— Exercise objective —
Return each entry word for word, without its pictures.

(Dataset entries)
-=-=-

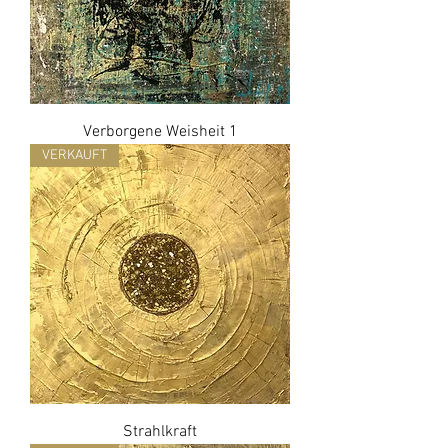
Verborgene Weisheit 1
VERKAUFT
Strahlkraft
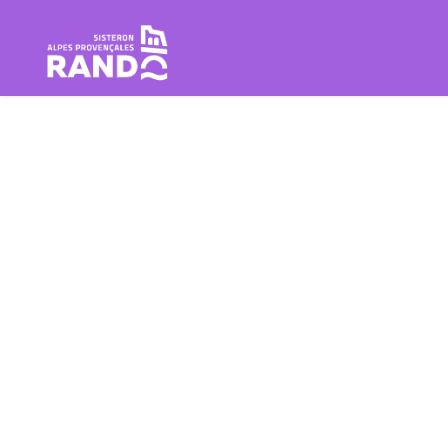
Escursione Sisteron Buëch Baro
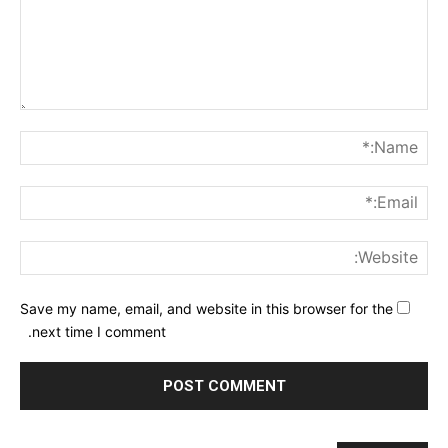
nt:
me:*
ail:*
ite:
Save my name, email, and website in this browser for the
next time I comment.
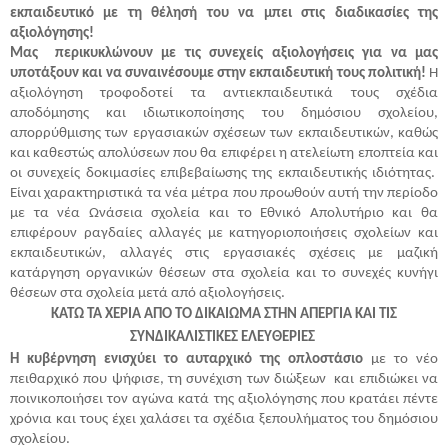
εκπαιδευτικό με τη θέλησή του να μπει στις διαδικασίες της
αξιολόγησης!
Μας περικυκλώνουν με τις συνεχείς αξιολογήσεις για να μας
υποτάξουν και να συναινέσουμε στην εκπαιδευτική τους πολιτική!
Η
αξιολόγηση τροφοδοτεί τα αντιεκπαιδευτικά τους σχέδια
αποδόμησης και ιδιωτικοποίησης του δημόσιου σχολείου,
απορρύθμισης των εργασιακών σχέσεων των εκπαιδευτικών, καθώς
και καθεστώς απολύσεων που θα επιφέρει η ατελείωτη εποπτεία και
οι συνεχείς δοκιμασίες επιβεβαίωσης της εκπαιδευτικής ιδιότητας.
Είναι χαρακτηριστικά τα νέα μέτρα που προωθούν αυτή την περίοδο
με τα νέα Ωνάσεια σχολεία και το Εθνικό Απολυτήριο και θα
επιφέρουν ραγδαίες αλλαγές με κατηγοριοποιήσεις σχολείων και
εκπαιδευτικών, αλλαγές στις εργασιακές σχέσεις με μαζική
κατάργηση οργανικών θέσεων στα σχολεία και το συνεχές κυνήγι
θέσεων στα σχολεία μετά από αξιολογήσεις.
ΚΑΤΩ ΤΑ ΧΕΡΙΑ ΑΠΟ ΤΟ ΔΙΚΑΙΩΜΑ ΣΤΗΝ ΑΠΕΡΓΙΑ ΚΑΙ ΤΙΣ
ΣΥΝΔΙΚΑΛΙΣΤΙΚΕΣ ΕΛΕΥΘΕΡΙΕΣ
Η κυβέρνηση ενισχύει το αυταρχικό της οπλοστάσιο
με
το νέο
πειθαρχικό που ψήφισε, τη συνέχιση των διώξεων και επιδιώκει να
ποινικοποιήσει τον αγώνα κατά της αξιολόγησης που κρατάει πέντε
χρόνια και τους έχει χαλάσει τα σχέδια ξεπουλήματος του δημόσιου
σχολείου.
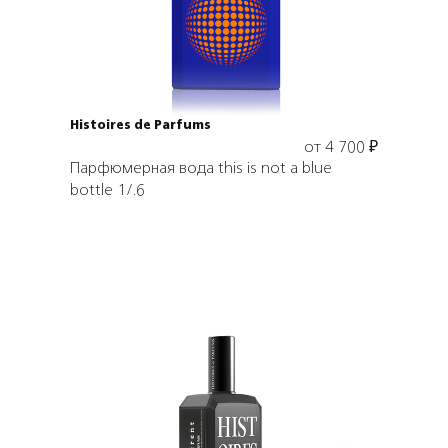
Histoires de Parfums
от
4 700
₽
Парфюмерная вода this is not a blue
bottle 1/.6
Выбрать объем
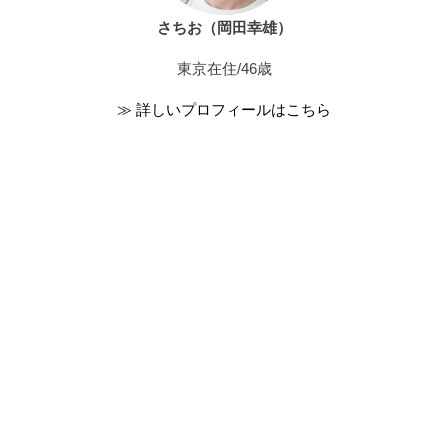
さちお（岡田幸雄）
東京在住/46歳
≫ 詳しいプロフィールはこちら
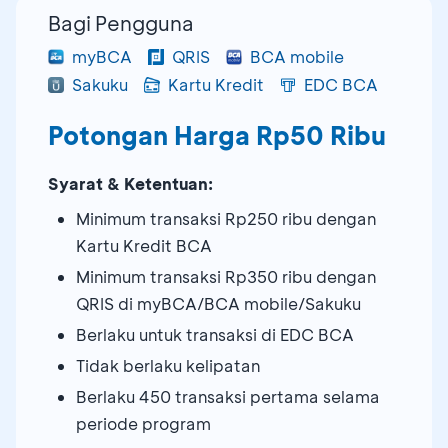
Bagi Pengguna
myBCA
QRIS
BCA mobile
Sakuku
Kartu Kredit
EDC BCA
Potongan Harga Rp50 Ribu
Syarat & Ketentuan:
Minimum transaksi Rp250 ribu dengan
Kartu Kredit BCA
Minimum transaksi Rp350 ribu dengan
QRIS di myBCA/BCA mobile/Sakuku
Berlaku untuk transaksi di EDC BCA
Tidak berlaku kelipatan
Berlaku 450 transaksi pertama selama
periode program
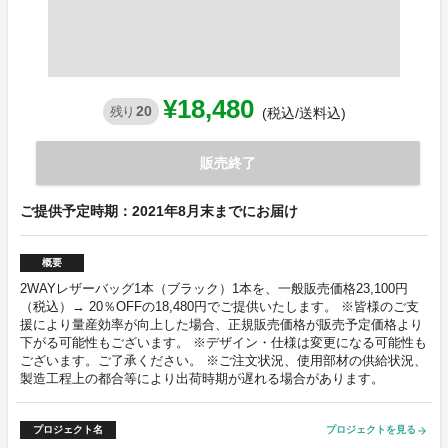
¥18,480
20
残り
(税込/送料込)
販売終了
ご提供予定時期：2021年8月末までにお届け
概要
2WAYレザーバッグ1本（ブラック）1本を、一般販売価格23,100円
（税込）→ 20％OFFの18,480円でご提供いたします。 ※皆様のご支
援により量産効率が向上した場合、正規販売価格が販売予定価格より
下がる可能性もございます。 ※デザイン・仕様は変更になる可能性も
ございます。ご了承ください。 ※ご注文状況、使用部材の供給状況、
製造工程上の都合等により出荷時期が遅れる場合があります。
プロジェクト名
プロジェクトを見る
arrow_forward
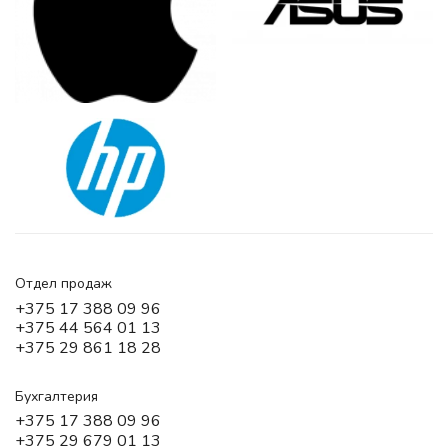
Отдел продаж
+375 17 388 09 96
+375 44 564 01 13
+375 29 861 18 28
Бухгалтерия
+375 17 388 09 96
+375 29 679 01 13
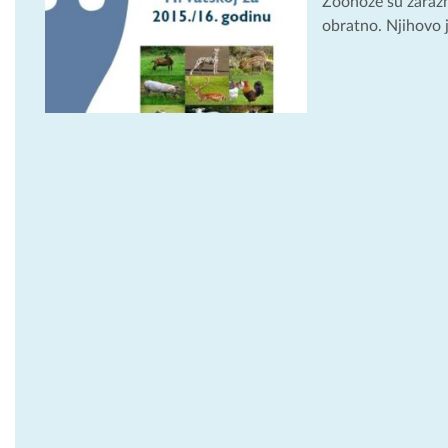
Zoonoze su zarazne
obratno. Njihovo j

-=-=-

— Exercise result —
Verborgene Weisheit 1
VERKAUFT
Strahlkraft
Escursione Sisteron Buëch Baro
nt:
me:*
ail:*
ite:
Save my name, email, and website in this browser for the
next time I comment.
εκπαιδευτικό με τη θέλησή του να μπει στις διαδικασίες της
αξιολόγησης!
Μας περικυκλώνουν με τις συνεχείς αξιολογήσεις για να μας
υποτάξουν και να συναινέσουμε στην εκπαιδευτική τους πολιτική!
Η
αξιολόγηση τροφοδοτεί τα αντιεκπαιδευτικά τους σχέδια
αποδόμησης και ιδιωτικοποίησης του δημόσιου σχολείου,
απορρύθμισης των εργασιακών σχέσεων των εκπαιδευτικών, καθώς
και καθεστώς απολύσεων που θα επιφέρει η ατελείωτη εποπτεία και
οι συνεχείς δοκιμασίες επιβεβαίωσης της εκπαιδευτικής ιδιότητας.
Είναι χαρακτηριστικά τα νέα μέτρα που προωθούν αυτή την περίοδο
με τα νέα Ωνάσεια σχολεία και το Εθνικό Απολυτήριο και θα
επιφέρουν ραγδαίες αλλαγές με κατηγοριοποιήσεις σχολείων και
εκπαιδευτικών, αλλαγές στις εργασιακές σχέσεις με μαζική
κατάργηση οργανικών θέσεων στα σχολεία και το συνεχές κυνήγι
θέσεων στα σχολεία μετά από αξιολογήσεις.
ΚΑΤΩ ΤΑ ΧΕΡΙΑ ΑΠΟ ΤΟ ΔΙΚΑΙΩΜΑ ΣΤΗΝ ΑΠΕΡΓΙΑ ΚΑΙ ΤΙΣ
ΣΥΝΔΙΚΑΛΙΣΤΙΚΕΣ ΕΛΕΥΘΕΡΙΕΣ
Η κυβέρνηση ενισχύει το αυταρχικό της οπλοστάσιο
με
το νέο
πειθαρχικό που ψήφισε, τη συνέχιση των διώξεων και επιδιώκει να
ποινικοποιήσει τον αγώνα κατά της αξιολόγησης που κρατάει πέντε
χρόνια και τους έχει χαλάσει τα σχέδια ξεπουλήματος του δημόσιου
σχολείου.
Histoires de Parfums
от
4 700
₽
Парфюмерная вода this is not a blue
bottle 1/.6
Выбрать объем
さちお（岡田幸雄）
東京在住/46歳
≫ 詳しいプロフィールはこちら
Bagi Pengguna
myBCA
QRIS
BCA mobile
Sakuku
Kartu Kredit
EDC BCA
Potongan Harga Rp50 Ribu
Syarat & Ketentuan:
Minimum transaksi Rp250 ribu dengan
Kartu Kredit BCA
Minimum transaksi Rp350 ribu dengan
QRIS di myBCA/BCA mobile/Sakuku
Berlaku untuk transaksi di EDC BCA
Tidak berlaku kelipatan
Berlaku 450 transaksi pertama selama
periode program
¥18,480
20
残り
(税込/送料込)
販売終了
ご提供予定時期：2021年8月末までにお届け
概要
2WAYレザーバッグ1本（ブラック）1本を、一般販売価格23,100円
（税込）→ 20％OFFの18,480円でご提供いたします。 ※皆様のご支
援により量産効率が向上した場合、正規販売価格が販売予定価格より
下がる可能性もございます。 ※デザイン・仕様は変更になる可能性も
ございます。ご了承ください。 ※ご注文状況、使用部材の供給状況、
製造工程上の都合等により出荷時期が遅れる場合があります。
プロジェクト名
プロジェクトを見る
arrow_forward
Отдел продаж
+375 17 388 09 96
+375 44 564 01 13
+375 29 861 18 28
Бухгалтерия
+375 17 388 09 96
+375 29 679 01 13
Zoonoze su zarazne
obratno. Njihovo j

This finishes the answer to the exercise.